A: Not directly. The chip is a passive listener until triggered, and it doesn’t transmit radio signals. However, you can detect the effects of the chip (payout bias, audit log discrepancies) without opening the machine. Think of it like a medical condition: you can detect the symptoms (high blood pressure) without seeing the cause (blocked artery). Detecting the symptoms tells you that you need to open the machine and look for the cause.
Q: Are all memory chip modifications illegal, or are some legitimate?
A: There is no legitimate use case for a modification chip that alters payout data or biases the RNG. Some technicians install additional memory chips for legitimate purposes (adding game features, expanding audit log capacity), but these chips don’t modify payout logic. If a chip modifies payout logic, it is not a legitimate modification.

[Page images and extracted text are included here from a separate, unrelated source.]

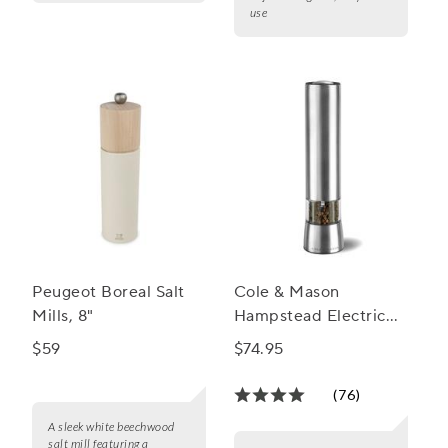
use
Peugeot Boreal Salt
Cole & Mason
Mills, 8"
Hampstead Electric
Salt and Pepper Mills
$59
$74.95
(76)
A sleek white beechwood
salt mill featuring a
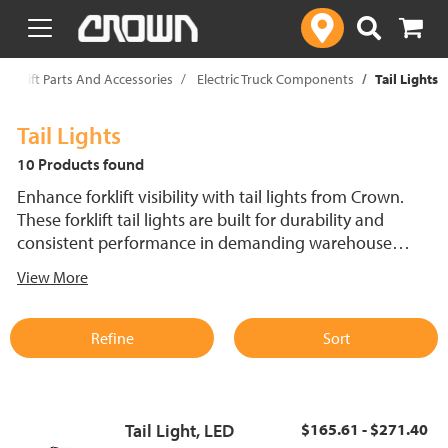
text.skipToContent
text.skipToNavigation
Forklift Parts And Accessories
Electric Truck Components
Tail Lights
Tail Lights
10 Products found
Enhance forklift visibility with tail lights from Crown.
These forklift tail lights are built for durability and
consistent performance in demanding warehouse
settings. Designed to fit Crown electric lift trucks, they
View More
support reliable operation and quick replacement to
minimize downtime.
Refine
Sort
Tail Light, LED
$165.61 - $271.40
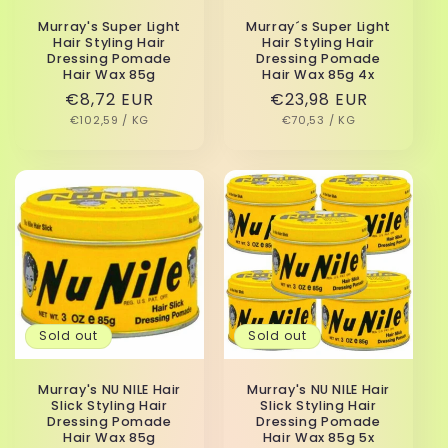
Murray's Super Light
Murray´s Super Light
Hair Styling Hair
Hair Styling Hair
Dressing Pomade
Dressing Pomade
Hair Wax 85g
Hair Wax 85g 4x
Regular
€8,72 EUR
Regular
€23,98 EUR
UNIT
PER
UNIT
PER
price
€102,59
/
KG
price
€70,53
/
KG
PRICE
PRICE
Sold out
Sold out
Murray's NU NILE Hair
Murray's NU NILE Hair
Slick Styling Hair
Slick Styling Hair
Dressing Pomade
Dressing Pomade
Hair Wax 85g
Hair Wax 85g 5x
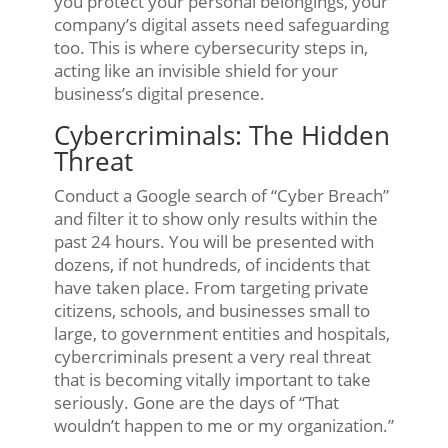
you protect your personal belongings, your
company’s digital assets need safeguarding
too. This is where cybersecurity steps in,
acting like an invisible shield for your
business’s digital presence.
Cybercriminals: The Hidden
Threat
Conduct a Google search of “Cyber Breach”
and filter it to show only results within the
past 24 hours. You will be presented with
dozens, if not hundreds, of incidents that
have taken place. From targeting private
citizens, schools, and businesses small to
large, to government entities and hospitals,
cybercriminals present a very real threat
that is becoming vitally important to take
seriously. Gone are the days of “That
wouldn’t happen to me or my organization.”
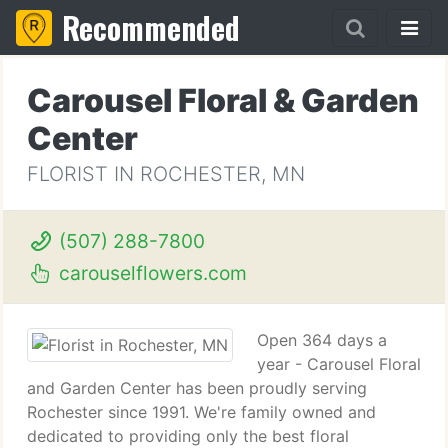
Recommended
Carousel Floral & Garden
Center
FLORIST IN ROCHESTER, MN
(507) 288-7800
carouselflowers.com
Open 364 days a
year - Carousel Floral
and Garden Center has been proudly serving
Rochester since 1991. We're family owned and
dedicated to providing only the best floral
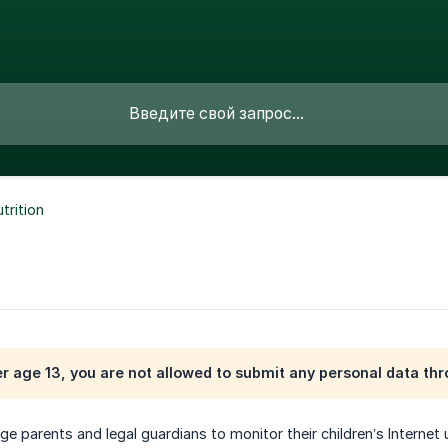
trition
er age 13, you are not allowed to submit any personal data th
e parents and legal guardians to monitor their children’s Internet 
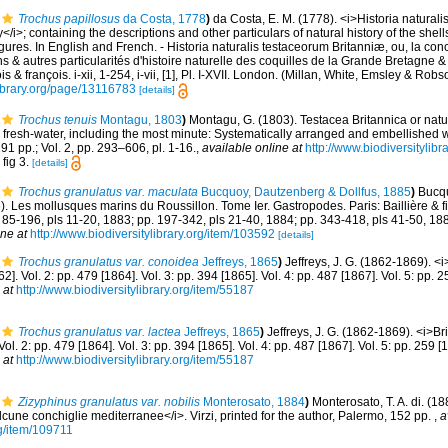
Trochus papillosus
da Costa, 1778
)
da Costa, E. M. (1778). <i>Historia natural
y</i>; containing the descriptions and other particulars of natural history of the shell
 figures. In English and French. - Historia naturalis testaceorum Britanniæ, ou, la co
s & autres particularités d'histoire naturelle des coquilles de la Grande Bretagne & 
s & françois. i-xii, 1-254, i-vii, [1], Pl. I-XVII. London. (Millan, White, Emsley & Robs
library.org/page/13116783
[details]
Trochus tenuis
Montagu, 1803
)
Montagu, G. (1803). Testacea Britannica or natura
d fresh-water, including the most minute: Systematically arranged and embellished wi
291 pp.; Vol. 2, pp. 293–606, pl. 1-16.
,
available online at
http://www.biodiversitylibr
 fig 3.
[details]
Trochus granulatus var. maculata
Bucquoy, Dautzenberg & Dollfus, 1885
)
Bucqu
. Les mollusques marins du Roussillon. Tome Ier. Gastropodes. Paris: Baillière & fils
. 85-196, pls 11-20, 1883; pp. 197-342, pls 21-40, 1884; pp. 343-418, pls 41-50, 18
ine at
http://www.biodiversitylibrary.org/item/103592
[details]
Trochus granulatus var. conoidea
Jeffreys, 1865
)
Jeffreys, J. G. (1862-1869). <i
62]. Vol. 2: pp. 479 [1864]. Vol. 3: pp. 394 [1865]. Vol. 4: pp. 487 [1867]. Vol. 5: pp.
 at
http://www.biodiversitylibrary.org/item/55187
Trochus granulatus var. lactea
Jeffreys, 1865
)
Jeffreys, J. G. (1862-1869). <i>Br
Vol. 2: pp. 479 [1864]. Vol. 3: pp. 394 [1865]. Vol. 4: pp. 487 [1867]. Vol. 5: pp. 259
 at
http://www.biodiversitylibrary.org/item/55187
Zizyphinus granulatus var. nobilis
Monterosato, 1884
)
Monterosato, T. A. di. (
lcune conchiglie mediterranee</i>. Virzi, printed for the author, Palermo, 152 pp.
,
a
rg/item/109711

Q: How much do these chips cost?
A: The hardware cost is trivial — an ATtiny microcontroller costs less than $2 in quantity. The value is in the programming: the firmware that knows how to interface with a specific arcade machine’s bus, how to identify payout data, and how to modify it without being detected. Pre-programmed chips are sold on various online platforms for $50 to $200, depending on the target machine model and the sophistication of the modification.
What to Do Next
If you have never opened your machines and inspected the main boards, do that this week. You don’t need to be an electronics expert — you just need to compare what you see against the manufacturer’s reference photo. If you see a chip or a socket that isn’t in the reference photo, photograph it and send the photo to your distributor or manufacturer. Ask them: “Is this factory-installed?” If the answer is no, you have found something that shouldn’t be there. Remove it, document the removal (photos of the chip, photos of the board before and after), and consider involving the police if the modification was clearly designed to manipulate payouts. The $200 cost of a visual inspection (paying a technician for 2 hours of time) is insignificant compared to the $8,000 that the São Paulo operator lost over six months.